Corriere del Veneto (Vicenza e Bassano)
LUCA CHE SAPEVA GUARDARE IL MONDO
Un sentimento misto di rispettoso silenzio, quasi una preghiera, ma fatto anche di responsabilità. Perché, noi, uomini del nostro tempo, per parafrasare Quasimodo, non possiamo non gridare un dolore che non accetta di starsene zitto. Tanti dettagli sulla vita e sulla personalità di Luca Russo, studente diplomatosi al mio Liceo Brocchi sei anni fa, sulla sua vacanza in terra di Catalogna assieme alla sua Marta, anche lei ex studentessa del Brocchi, dicono di personalità aperte, che pensano positivo, che prendono sul serio responsabilità ed impegni di vita, compresa una sensibilità sociale. Ritrovo tra le mie carte l’Annuario del 2011, con la foto di tutti i ragazzi, comprese alcune battute segnate al volo.

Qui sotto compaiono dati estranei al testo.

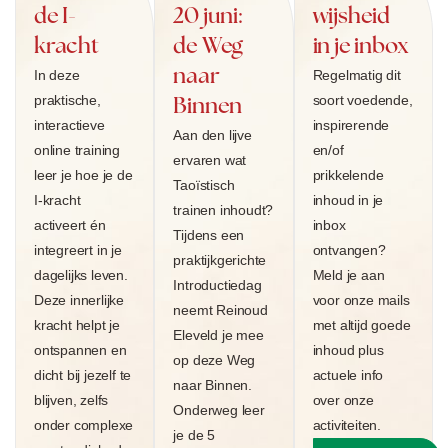
de I-
20 juni:
wijsheid
kracht
de Weg
in je inbox
naar
In deze
Regelmatig dit
praktische,
soort voedende,
Binnen
interactieve
inspirerende
Aan den lijve
online training
en/of
ervaren wat
leer je hoe je de
prikkelende
Taoïstisch
I-kracht
inhoud in je
trainen inhoudt?
activeert én
inbox
Tijdens een
integreert in je
ontvangen?
praktijkgerichte
dagelijks leven.
Meld je aan
Introductiedag
Deze innerlijke
voor onze mails
neemt Reinoud
kracht helpt je
met altijd goede
Eleveld je mee
ontspannen en
inhoud plus
op deze Weg
dicht bij jezelf te
actuele info
naar Binnen.
blijven, zelfs
over onze
Onderweg leer
onder complexe
activiteiten.
je de 5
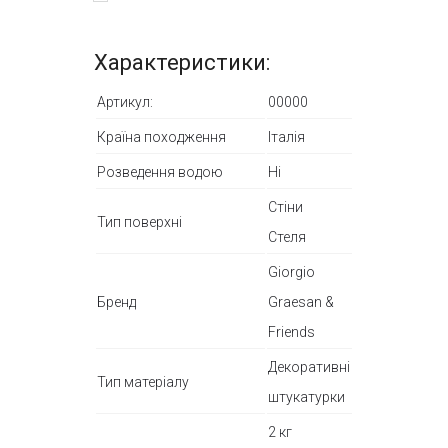
Характеристики:
Артикул:
00000
Країна походження
Італія
Розведення водою
Ні
Стіни
Тип поверхні
Стеля
Giorgio
Бренд
Graesan &
Friends
Декоративні
Тип матеріалу
штукатурки
2 кг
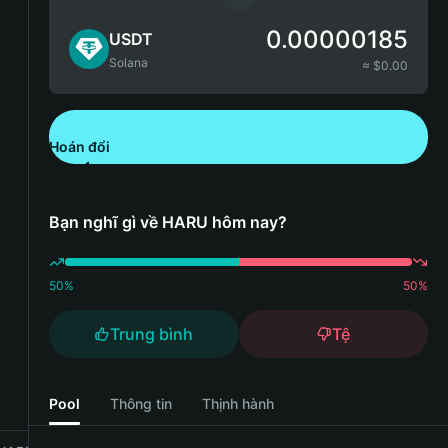
0.00000185
USDT
Solana
≈ $
0.00
Hoán đổi
Tải xuống Bitget Wallet
Bạn nghĩ gì về HARU hôm nay?
50
%
50
%
Trung bình
Tệ
Pool
Thông tin
Thịnh hành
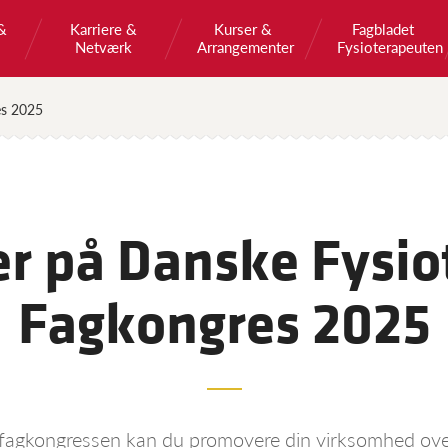
&
Karriere &
Kurser &
Fagbladet
Netværk
Arrangementer
Fysioterapeuten
es 2025
ler på Danske Fysi
Fagkongres 2025
å fagkongressen kan du promovere din virksomhed ove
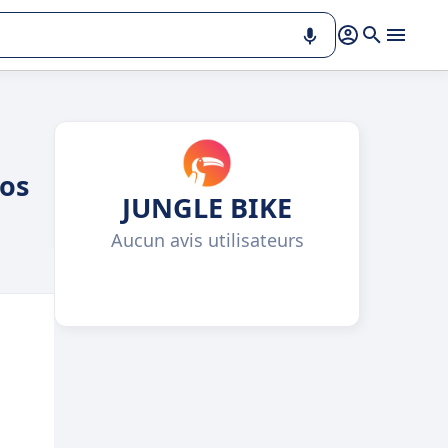
los
JUNGLE BIKE
Aucun avis utilisateurs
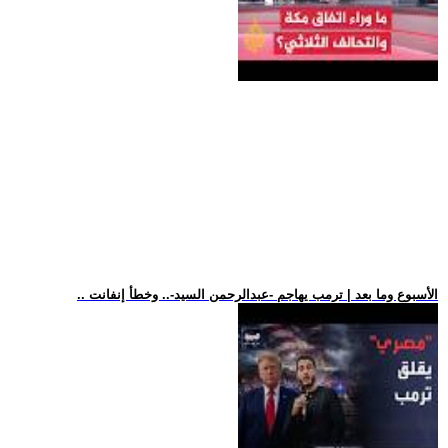
.. الأسبوع وما بعد | ترمب يهاجم -عبدالرحمن السيد-.. وخطأ إنفانت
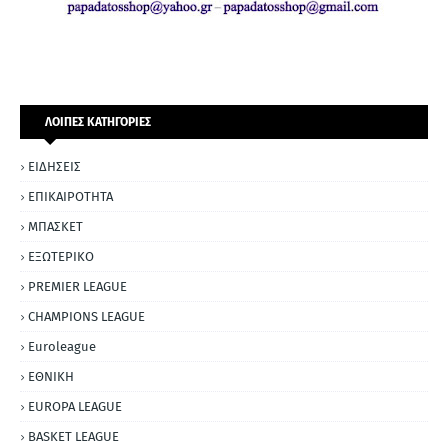
ΛΟΙΠΕΣ ΚΑΤΗΓΟΡΙΕΣ
ΕΙΔΗΣΕΙΣ
ΕΠΙΚΑΙΡΟΤΗΤΑ
ΜΠΑΣΚΕΤ
ΕΞΩΤΕΡΙΚΟ
PREMIER LEAGUE
CHAMPIONS LEAGUE
Euroleague
ΕΘΝΙΚΗ
EUROPA LEAGUE
BASKET LEAGUE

Su Luca, in particolare (classe 5A dell’indirizzo scientifico), «che sempre ascolta, passando la sua mano nella chioma folta». Grande virtù l’ascolto, per poi dire, pensare, proporre assieme agli altri. Luca è come tanti nostri ragazzi di oggi. Figli di una generazione che è migliore di come solitamente viene dipinta. Una generazione sulla quale noi adulti abbiamo oggi delle responsabilità inedite, perché non è più, come in passato, con un futuro già disegnato, prevedibile. No, oggi i nostri giovani il futuro se lo devono costruire, anche guadagnare, sapendo che i tempi della loro vita saranno diversi dai nostri. Per questo motivo, quando si presentano proposte innovative a scuola, non mi tiro mai indietro. Perché mi vengono in mente loro, con i loro occhi che sprizzano domande, dubbi, perplessità, ma anche tanta speranza e positività.

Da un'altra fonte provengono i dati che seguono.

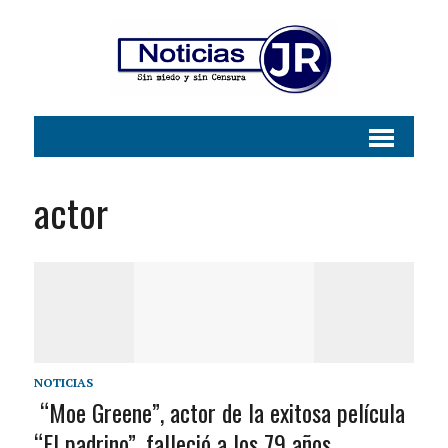
actor
NOTICIAS
“Moe Greene”, actor de la exitosa película
“El padrino”, falleció a los 79 años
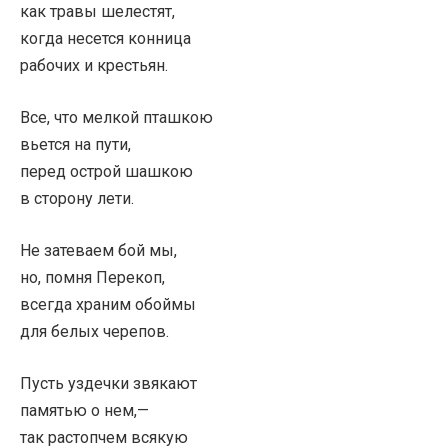
как травы шелестят,
когда несется конница
рабочих и крестьян.
Все, что мелкой пташкою
вьется на пути,
перед острой шашкою
в сторону лети.
Не затеваем бой мы,
но, помня Перекоп,
всегда храним обоймы
для белых черепов.
Пусть уздечки звякают
памятью о нем,—
так растопчем всякую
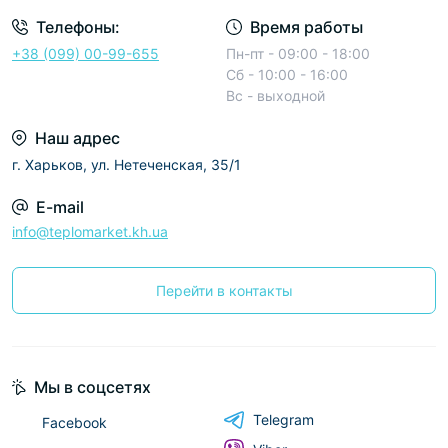
Телефоны:
Время работы
+38 (099) 00-99-655
Пн-пт - 09:00 - 18:00
Сб - 10:00 - 16:00
Вс - выходной
Наш адрес
г. Харьков, ул. Нетеченская, 35/1
E-mail
info@teplomarket.kh.ua
Перейти в контакты
Мы в соцсетях
Telegram
Facebook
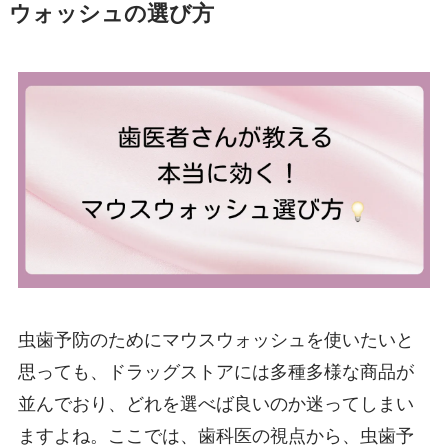
ウォッシュの選び方
虫歯予防のためにマウスウォッシュを使いたいと
思っても、ドラッグストアには多種多様な商品が
並んでおり、どれを選べば良いのか迷ってしまい
ますよね。ここでは、歯科医の視点から、虫歯予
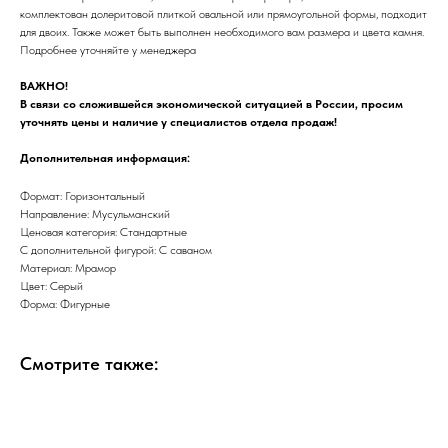
комплектован долеритовой плиткой овальной или прямоугольной формы, подходит
для двоих. Также может быть выполнен необходимого вам размера и цвета камня.
Подробнее уточняйте у менеджера
ВАЖНО!
В связи со сложившейся экономической ситуацией в России, просим
уточнять цены и наличие у специалистов отдела продаж!
Дополнительная информация:
Формат: Горизонтальный
Направление: Мусульманский
Ценовая категория: Стандартные
С дополнительной фигурой: С саваном
Материал: Мрамор
Цвет: Серый
Форма: Фигурные
Смотрите также:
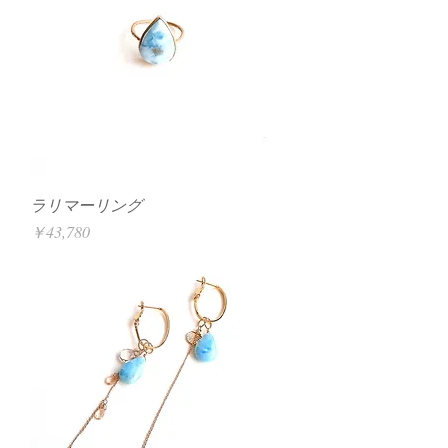
ラリマーリング
価格
￥43,780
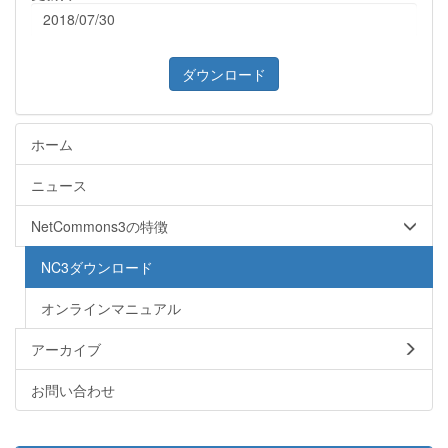
2018/07/30
ダウンロード
ホーム
ニュース
NetCommons3の特徴
NC3ダウンロード
オンラインマニュアル
アーカイブ
お問い合わせ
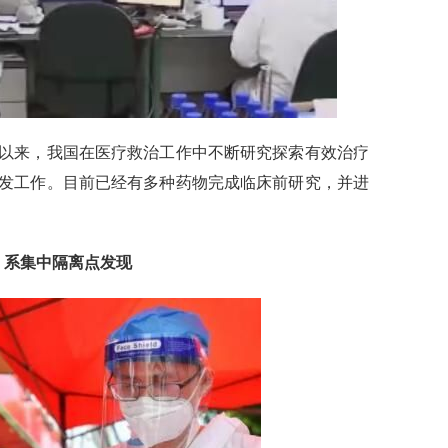
以来，我国在医疗救治工作中不断研究探索有效治疗
发工作。目前已经有多种药物完成临床前研究，并进
系集中隔离点发现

Lo so, non sempre diamo loro una giusta fiducia. Basta dare un’occhiata alla percentuale di giovani che ritroviamo protagonisti nel mondo economico, finanziario, politico, culturale, universitario. Come conciliare questa spinta, questa fiducia verso di loro, in un tempo segnato, come si è espresso Papa Francesco, da una “guerra a pezzettini”?

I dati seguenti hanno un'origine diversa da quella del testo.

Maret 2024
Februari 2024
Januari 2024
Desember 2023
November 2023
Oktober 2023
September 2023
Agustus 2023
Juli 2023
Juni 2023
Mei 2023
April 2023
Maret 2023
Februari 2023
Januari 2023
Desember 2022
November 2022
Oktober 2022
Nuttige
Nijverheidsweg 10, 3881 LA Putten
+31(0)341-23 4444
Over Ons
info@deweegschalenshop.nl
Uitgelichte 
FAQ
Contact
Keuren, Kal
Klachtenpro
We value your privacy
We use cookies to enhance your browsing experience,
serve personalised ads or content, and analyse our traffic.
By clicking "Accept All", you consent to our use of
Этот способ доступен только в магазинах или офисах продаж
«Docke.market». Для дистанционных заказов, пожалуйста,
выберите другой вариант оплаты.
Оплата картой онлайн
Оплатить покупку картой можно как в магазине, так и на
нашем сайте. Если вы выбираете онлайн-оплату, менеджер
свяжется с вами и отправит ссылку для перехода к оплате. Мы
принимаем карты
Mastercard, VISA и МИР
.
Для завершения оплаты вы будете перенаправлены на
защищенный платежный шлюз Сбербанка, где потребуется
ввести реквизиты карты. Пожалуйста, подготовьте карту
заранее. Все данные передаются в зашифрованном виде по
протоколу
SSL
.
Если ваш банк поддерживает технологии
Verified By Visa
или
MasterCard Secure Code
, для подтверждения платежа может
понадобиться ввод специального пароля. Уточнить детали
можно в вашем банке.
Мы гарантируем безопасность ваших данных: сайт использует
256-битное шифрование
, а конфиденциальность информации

La scuola e l’università hanno sì il compito di accompagnare questi giovani nella loro formazione umana, prima che cognitiva, specialistica. Ma poi, lo sappiamo, è il contesto che va garantito, anzitutto la sicurezza. Non ci può essere, cioè, alcun pensare positivo, fatto di speranza, sensibilità, competenza, merito, in un contesto di paura e di insicurezza. La scuola è chiamata oggi ad insegnare anche questa complessità. Per non perdere la speranza, per non vivere chiusi nelle proprie quattro mura. Del resto, viaggiare è un altro modo per dire conoscenza. Dando un’occhiata alla foto e leggendo alcuni passaggi postati da Luca: bastano queste poche tracce per dire il buono e la visione di questi ragazzi.